Top of Available records
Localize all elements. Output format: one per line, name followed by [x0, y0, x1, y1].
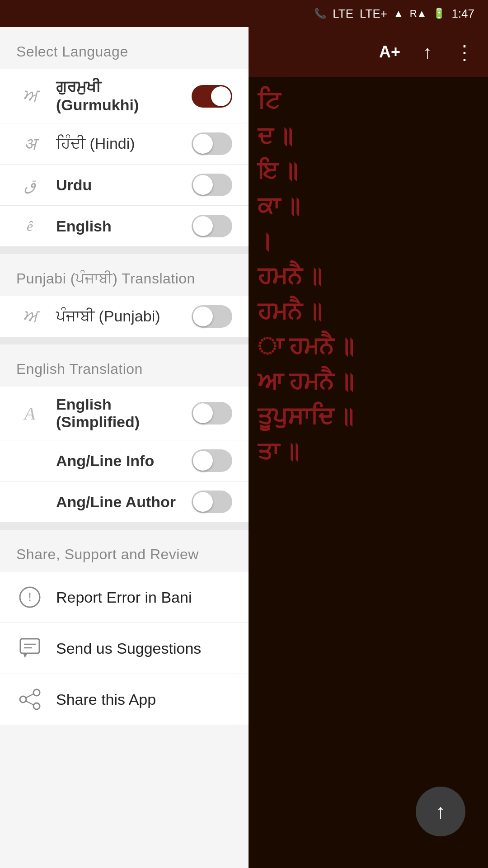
english-translation-header: English Translation	[0, 344, 249, 387]
share-app-label: Share this App	[56, 691, 156, 708]
ang-line-author-row[interactable]: Ang/Line Author	[0, 481, 249, 523]
battery-icon: 🔋	[433, 8, 445, 19]
hindi-toggle-knob	[193, 134, 213, 154]
status-bar: 📞 LTE LTE+ ▲ R▲ 🔋 1:47	[0, 0, 488, 27]
suggestions-label: Send us Suggestions	[56, 640, 201, 657]
signal-icon: ▲	[394, 8, 404, 19]
english-label: English	[56, 217, 179, 235]
hindi-toggle[interactable]	[192, 132, 232, 155]
hindi-icon: अ	[16, 134, 43, 154]
svg-point-8	[33, 703, 40, 709]
svg-rect-2	[20, 639, 39, 653]
hindi-label: ਹਿੰਦੀ (Hindi)	[56, 135, 179, 153]
ang-line-author-toggle[interactable]	[192, 491, 232, 513]
scripture-line-3: ਇ ॥	[258, 156, 474, 187]
english-icon: ê	[16, 218, 43, 235]
scripture-line-2: ਦ ॥	[258, 121, 474, 152]
divider-3	[0, 523, 249, 530]
svg-point-7	[20, 696, 26, 703]
english-simplified-label: English (Simplified)	[56, 396, 179, 431]
urdu-row[interactable]: ق Urdu	[0, 165, 249, 206]
scroll-fab[interactable]: ↑	[416, 787, 465, 836]
ang-line-author-toggle-knob	[193, 492, 213, 512]
ang-line-author-label: Ang/Line Author	[56, 493, 179, 511]
scripture-line-9: ਆ ਹਮਨੈ ॥	[258, 367, 474, 397]
punjabi-label: ਪੰਜਾਬੀ (Punjabi)	[56, 307, 179, 326]
gurmukhi-label: ਗੁਰਮੁਖੀ (Gurmukhi)	[56, 78, 179, 114]
english-toggle-knob	[193, 216, 213, 236]
suggestions-row[interactable]: Send us Suggestions	[0, 623, 249, 674]
ang-line-info-toggle[interactable]	[192, 449, 232, 472]
scroll-up-button[interactable]: ↑	[423, 42, 432, 62]
report-error-row[interactable]: ! Report Error in Bani	[0, 572, 249, 623]
gurmukhi-toggle-knob	[211, 86, 231, 106]
font-size-button[interactable]: A+	[379, 42, 400, 61]
more-options-button[interactable]: ⋮	[455, 41, 474, 64]
urdu-label: Urdu	[56, 176, 179, 194]
signal-r-icon: R▲	[410, 8, 427, 19]
english-row[interactable]: ê English	[0, 206, 249, 247]
scripture-line-1: ਟਿ	[258, 86, 474, 117]
svg-point-6	[33, 689, 40, 696]
fab-up-icon: ↑	[436, 800, 446, 823]
select-language-header: Select Language	[0, 27, 249, 69]
scripture-content: ਟਿ ਦ ॥ ਇ ॥ ਕਾ ॥ । ਹਮਨੈ ॥ ਹਮਨੈ ॥ ਾ ਹਮਨੈ ॥…	[244, 77, 488, 868]
english-simplified-toggle[interactable]	[192, 402, 232, 425]
english-toggle[interactable]	[192, 215, 232, 237]
lte-plus-label: LTE+	[360, 7, 387, 21]
report-error-label: Report Error in Bani	[56, 589, 192, 606]
gurmukhi-toggle[interactable]	[192, 85, 232, 108]
punjabi-toggle[interactable]	[192, 305, 232, 328]
scripture-line-6: ਹਮਨੈ ॥	[258, 261, 474, 292]
time-display: 1:47	[451, 7, 474, 21]
punjabi-translation-header: Punjabi (ਪੰਜਾਬੀ) Translation	[0, 254, 249, 296]
english-simplified-toggle-knob	[193, 403, 213, 423]
scripture-line-7: ਹਮਨੈ ॥	[258, 297, 474, 327]
punjabi-toggle-knob	[193, 307, 213, 326]
divider-2	[0, 337, 249, 344]
hindi-row[interactable]: अ ਹਿੰਦੀ (Hindi)	[0, 123, 249, 165]
ang-line-info-row[interactable]: Ang/Line Info	[0, 440, 249, 481]
gurmukhi-row[interactable]: ਅ ਗੁਰਮੁਖੀ (Gurmukhi)	[0, 69, 249, 123]
settings-drawer: Select Language ਅ ਗੁਰਮੁਖੀ (Gurmukhi) अ ਹ…	[0, 27, 249, 868]
suggestions-icon	[16, 635, 43, 662]
english-simplified-row[interactable]: A English (Simplified)	[0, 387, 249, 440]
scripture-line-11: ਤਾ ॥	[258, 437, 474, 467]
scripture-line-5: ।	[258, 226, 474, 257]
share-app-row[interactable]: Share this App	[0, 674, 249, 725]
punjabi-icon: ਅ	[16, 307, 43, 327]
divider-1	[0, 247, 249, 254]
svg-line-9	[26, 694, 33, 698]
ang-line-info-toggle-knob	[193, 451, 213, 471]
urdu-toggle[interactable]	[192, 174, 232, 196]
phone-icon: 📞	[314, 8, 326, 19]
punjabi-row[interactable]: ਅ ਪੰਜਾਬੀ (Punjabi)	[0, 296, 249, 337]
scripture-line-8: ਾ ਹਮਨੈ ॥	[258, 331, 474, 362]
english-simplified-icon: A	[16, 403, 43, 424]
svg-text:!: !	[28, 590, 31, 604]
lte-label: LTE	[333, 7, 353, 21]
ang-line-info-label: Ang/Line Info	[56, 452, 179, 470]
report-error-icon: !	[16, 584, 43, 611]
svg-line-10	[26, 701, 33, 705]
scripture-line-10: ਤੂਪੁਸਾਦਿ ॥	[258, 401, 474, 432]
gurmukhi-icon: ਅ	[16, 86, 43, 106]
share-support-header: Share, Support and Review	[0, 530, 249, 572]
scripture-line-4: ਕਾ ॥	[258, 191, 474, 222]
urdu-toggle-knob	[193, 175, 213, 195]
svg-marker-3	[23, 653, 28, 658]
share-icon	[16, 686, 43, 713]
urdu-icon: ق	[16, 176, 43, 194]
Bottom of Available records
About this exercise. Could you give back the full listing word for word, leaving out the images?

Exercise result.
Localize all elements. Output format: one per line, name followed by [x0, y0, x1, y1].
english-translation-header: English Translation	[0, 344, 249, 387]
share-app-label: Share this App	[56, 691, 156, 708]
ang-line-author-row[interactable]: Ang/Line Author	[0, 481, 249, 523]
battery-icon: 🔋	[433, 8, 445, 19]
hindi-toggle-knob	[193, 134, 213, 154]
status-bar: 📞 LTE LTE+ ▲ R▲ 🔋 1:47	[0, 0, 488, 27]
suggestions-label: Send us Suggestions	[56, 640, 201, 657]
signal-icon: ▲	[394, 8, 404, 19]
english-label: English	[56, 217, 179, 235]
hindi-toggle[interactable]	[192, 132, 232, 155]
hindi-icon: अ	[16, 134, 43, 154]
svg-point-8	[33, 703, 40, 709]
svg-rect-2	[20, 639, 39, 653]
hindi-label: ਹਿੰਦੀ (Hindi)	[56, 135, 179, 153]
ang-line-author-toggle[interactable]	[192, 491, 232, 513]
scripture-line-3: ਇ ॥	[258, 156, 474, 187]
english-icon: ê	[16, 218, 43, 235]
scripture-line-2: ਦ ॥	[258, 121, 474, 152]
divider-3	[0, 523, 249, 530]
svg-point-7	[20, 696, 26, 703]
english-simplified-label: English (Simplified)	[56, 396, 179, 431]
urdu-row[interactable]: ق Urdu	[0, 165, 249, 206]
scroll-fab[interactable]: ↑	[416, 787, 465, 836]
ang-line-author-toggle-knob	[193, 492, 213, 512]
ang-line-author-label: Ang/Line Author	[56, 493, 179, 511]
scripture-line-9: ਆ ਹਮਨੈ ॥	[258, 367, 474, 397]
punjabi-label: ਪੰਜਾਬੀ (Punjabi)	[56, 307, 179, 326]
gurmukhi-label: ਗੁਰਮੁਖੀ (Gurmukhi)	[56, 78, 179, 114]
english-toggle-knob	[193, 216, 213, 236]
suggestions-row[interactable]: Send us Suggestions	[0, 623, 249, 674]
ang-line-info-toggle[interactable]	[192, 449, 232, 472]
scroll-up-button[interactable]: ↑	[423, 42, 432, 62]
report-error-row[interactable]: ! Report Error in Bani	[0, 572, 249, 623]
gurmukhi-toggle-knob	[211, 86, 231, 106]
font-size-button[interactable]: A+	[379, 42, 400, 61]
more-options-button[interactable]: ⋮	[455, 41, 474, 64]
urdu-label: Urdu	[56, 176, 179, 194]
signal-r-icon: R▲	[410, 8, 427, 19]
english-row[interactable]: ê English	[0, 206, 249, 247]
scripture-line-1: ਟਿ	[258, 86, 474, 117]
svg-point-6	[33, 689, 40, 696]
fab-up-icon: ↑	[436, 800, 446, 823]
select-language-header: Select Language	[0, 27, 249, 69]
scripture-content: ਟਿ ਦ ॥ ਇ ॥ ਕਾ ॥ । ਹਮਨੈ ॥ ਹਮਨੈ ॥ ਾ ਹਮਨੈ ॥…	[244, 77, 488, 868]
english-simplified-toggle[interactable]	[192, 402, 232, 425]
english-toggle[interactable]	[192, 215, 232, 237]
lte-plus-label: LTE+	[360, 7, 387, 21]
report-error-label: Report Error in Bani	[56, 589, 192, 606]
gurmukhi-toggle[interactable]	[192, 85, 232, 108]
punjabi-toggle[interactable]	[192, 305, 232, 328]
scripture-line-6: ਹਮਨੈ ॥	[258, 261, 474, 292]
time-display: 1:47	[451, 7, 474, 21]
punjabi-translation-header: Punjabi (ਪੰਜਾਬੀ) Translation	[0, 254, 249, 296]
english-simplified-toggle-knob	[193, 403, 213, 423]
scripture-line-7: ਹਮਨੈ ॥	[258, 297, 474, 327]
punjabi-toggle-knob	[193, 307, 213, 326]
divider-2	[0, 337, 249, 344]
hindi-row[interactable]: अ ਹਿੰਦੀ (Hindi)	[0, 123, 249, 165]
ang-line-info-row[interactable]: Ang/Line Info	[0, 440, 249, 481]
gurmukhi-row[interactable]: ਅ ਗੁਰਮੁਖੀ (Gurmukhi)	[0, 69, 249, 123]
settings-drawer: Select Language ਅ ਗੁਰਮੁਖੀ (Gurmukhi) अ ਹ…	[0, 27, 249, 868]
suggestions-icon	[16, 635, 43, 662]
english-simplified-row[interactable]: A English (Simplified)	[0, 387, 249, 440]
scripture-line-11: ਤਾ ॥	[258, 437, 474, 467]
scripture-line-5: ।	[258, 226, 474, 257]
share-app-row[interactable]: Share this App	[0, 674, 249, 725]
punjabi-icon: ਅ	[16, 307, 43, 327]
divider-1	[0, 247, 249, 254]
svg-line-9	[26, 694, 33, 698]
ang-line-info-toggle-knob	[193, 451, 213, 471]
urdu-toggle[interactable]	[192, 174, 232, 196]
phone-icon: 📞	[314, 8, 326, 19]
punjabi-row[interactable]: ਅ ਪੰਜਾਬੀ (Punjabi)	[0, 296, 249, 337]
scripture-line-8: ਾ ਹਮਨੈ ॥	[258, 331, 474, 362]
english-simplified-icon: A	[16, 403, 43, 424]
svg-text:!: !	[28, 590, 31, 604]
lte-label: LTE	[333, 7, 353, 21]
ang-line-info-label: Ang/Line Info	[56, 452, 179, 470]
report-error-icon: !	[16, 584, 43, 611]
svg-line-10	[26, 701, 33, 705]
scripture-line-10: ਤੂਪੁਸਾਦਿ ॥	[258, 401, 474, 432]
gurmukhi-icon: ਅ	[16, 86, 43, 106]
share-support-header: Share, Support and Review	[0, 530, 249, 572]
scripture-line-4: ਕਾ ॥	[258, 191, 474, 222]
urdu-toggle-knob	[193, 175, 213, 195]
svg-marker-3	[23, 653, 28, 658]
share-icon	[16, 686, 43, 713]
urdu-icon: ق	[16, 176, 43, 194]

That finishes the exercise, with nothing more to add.